Eight indoor-reared crossbred sheep with no pre-exposure to Fasciola hepatica were infected, by oral gavage, with 200 metacercarial cysts of the triclabendazole (TCBZ)-susceptible Cullompton isolate of F. hepatica. Anthelmintic dosing occurred at 4 weeks post-infection with 10 mg/kg triclabendazole. Two treated sheep were euthanized at 48 h, 72 h and 96 h post-treatment with triclabendazole. Two control sheep were euthanized alongside the 48 h triclabendazole-treated sheep. Juvenile flukes were recovered from each of the sheeps’ liver and processed for scanning electron microscopy (SEM).

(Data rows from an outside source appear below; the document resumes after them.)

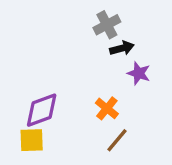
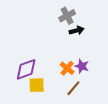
purple star: (139, 73) -> (82, 66), moved
yellow square: (32, 140) -> (37, 85), moved

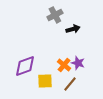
gray cross: (67, 16) -> (55, 15), moved
yellow square: (37, 85) -> (45, 81), moved

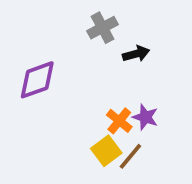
purple diamond: (25, 66) -> (37, 80), moved
yellow square: (45, 81) -> (106, 151), moved, turned -35

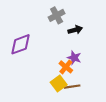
purple star: (145, 117) -> (74, 58), moved
brown line: (130, 156) -> (72, 87), turned 42

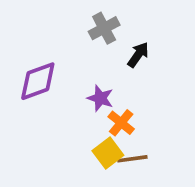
black arrow: (75, 30) -> (138, 55), turned -40
purple star: (74, 58) -> (100, 98), moved

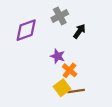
purple diamond: (38, 81) -> (26, 30), moved

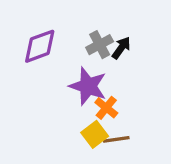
gray cross: (60, 16) -> (100, 45), moved
purple star: (58, 56) -> (88, 86), size x1.6

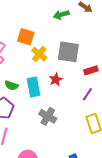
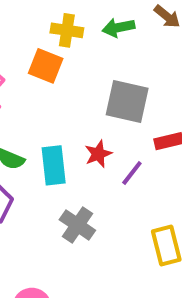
yellow cross: (39, 54) -> (67, 30), moved, turned -35
purple line: (87, 94) -> (132, 173), moved

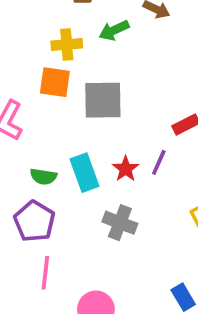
gray square: (127, 101) -> (103, 100), moved
red star: (98, 154) -> (126, 169), moved

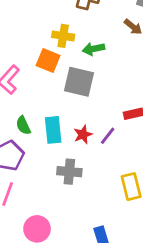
green arrow: (114, 30) -> (93, 49), moved
green semicircle: (43, 176) -> (23, 125), turned 42
gray cross: (120, 223) -> (69, 172), turned -30

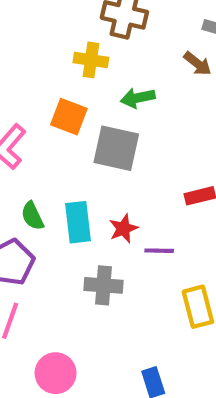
yellow cross: (63, 36) -> (91, 60), moved
purple line: (108, 136) -> (159, 251), moved, turned 54

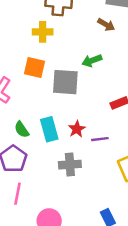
green arrow: (138, 98) -> (92, 61), moved

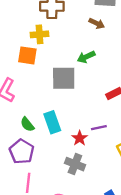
orange square: (35, 67) -> (27, 55), moved
red star: (77, 129) -> (80, 138), moved
gray cross: (70, 165) -> (75, 164), moved, turned 30

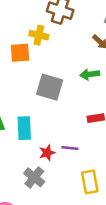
orange square: (27, 55) -> (20, 53), turned -30
green arrow: (86, 57) -> (90, 74), moved

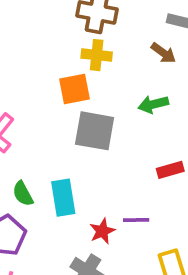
yellow cross: (39, 35) -> (97, 55), moved
orange square: (20, 53) -> (75, 89), moved

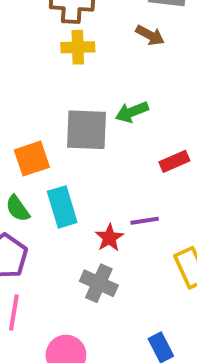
orange square: (75, 89) -> (32, 159), moved
green arrow: (153, 104) -> (132, 112), moved

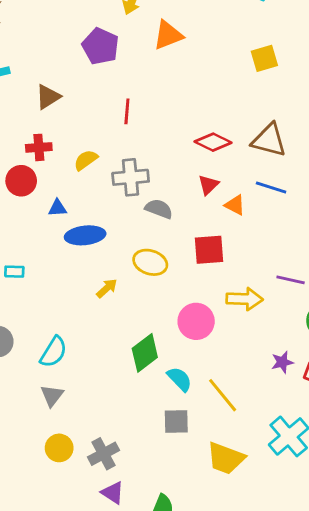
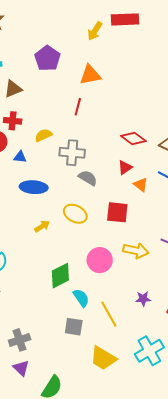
orange triangle: (168, 35) -> (90, 75), moved
purple pentagon: (100, 46) -> (47, 58), moved
brown triangle: (48, 97) -> (13, 89), moved
blue triangle: (57, 208) -> (20, 157), moved
purple star: (282, 362) -> (143, 299), moved

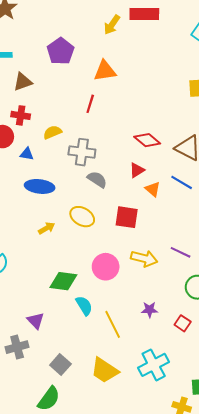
green diamond: (60, 276) -> (63, 281), turned 32
gray square: (74, 327) -> (60, 365), moved, turned 30
purple triangle: (21, 368) -> (36, 321), moved

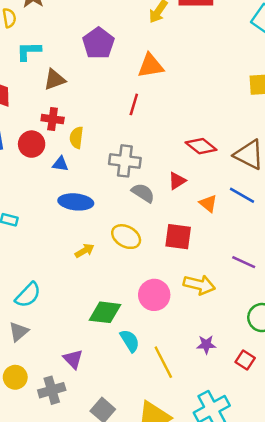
yellow semicircle: (52, 132) -> (76, 138), moved, turned -60
red triangle: (137, 170) -> (177, 181), moved
purple line: (181, 252) -> (244, 262), moved

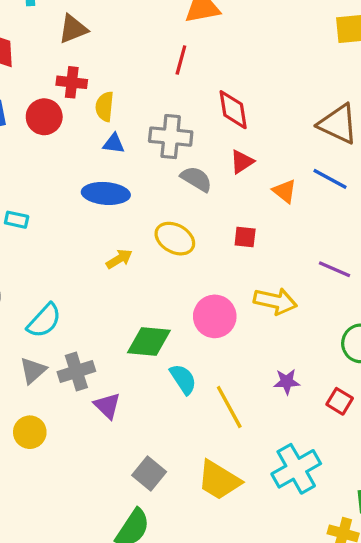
red diamond: (201, 146) -> (233, 110), moved, turned 44
blue triangle: (60, 164) -> (114, 144), moved
red square: (178, 237) -> (245, 237), size x0.6
gray cross: (52, 390) -> (76, 372), moved

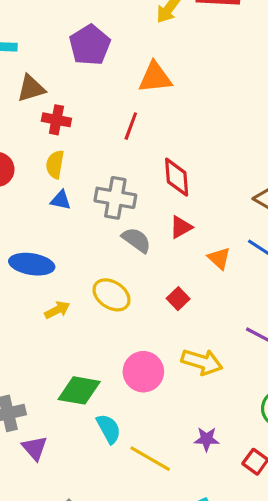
red cross: (72, 82) -> (56, 120), moved
blue ellipse: (106, 193) -> (32, 264), moved
red square: (245, 237) -> (178, 299), turned 35
yellow line: (229, 407) -> (150, 459), turned -36

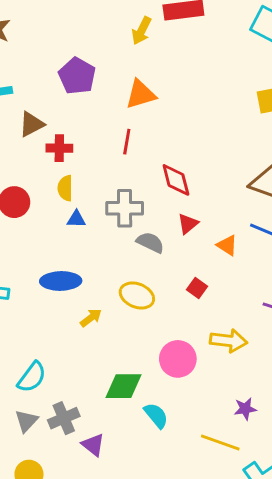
yellow line: (150, 459) -> (220, 442), moved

Flukes were still active 48 h post-treatment and displayed limited morphological disruption. There was some blebbing and sloughing of the tegument around the oral sucker. In several of the specimens, an extra layer had been deposited on the fluke surface, giving it a flattened appearance. At 72 h post-treatment, only one fluke remained alive and the disruption varied in degree. In the majority of flukes, there was severe swelling of the tegument, accompanied by isolated areas of flattening along the lateral margins of the flukes and in the tail region. Limited areas of sloughing occurred in the tail region. In more seriously affected specimens, the syncytium had been stripped away to reveal the basal lamina and some deeper lesions were also observed. By 96 h post-treatment, all the flukes were dead and were grossly disrupted. They were totally devoid of tegument and deep lesions exposed the internal tissues of the fluke.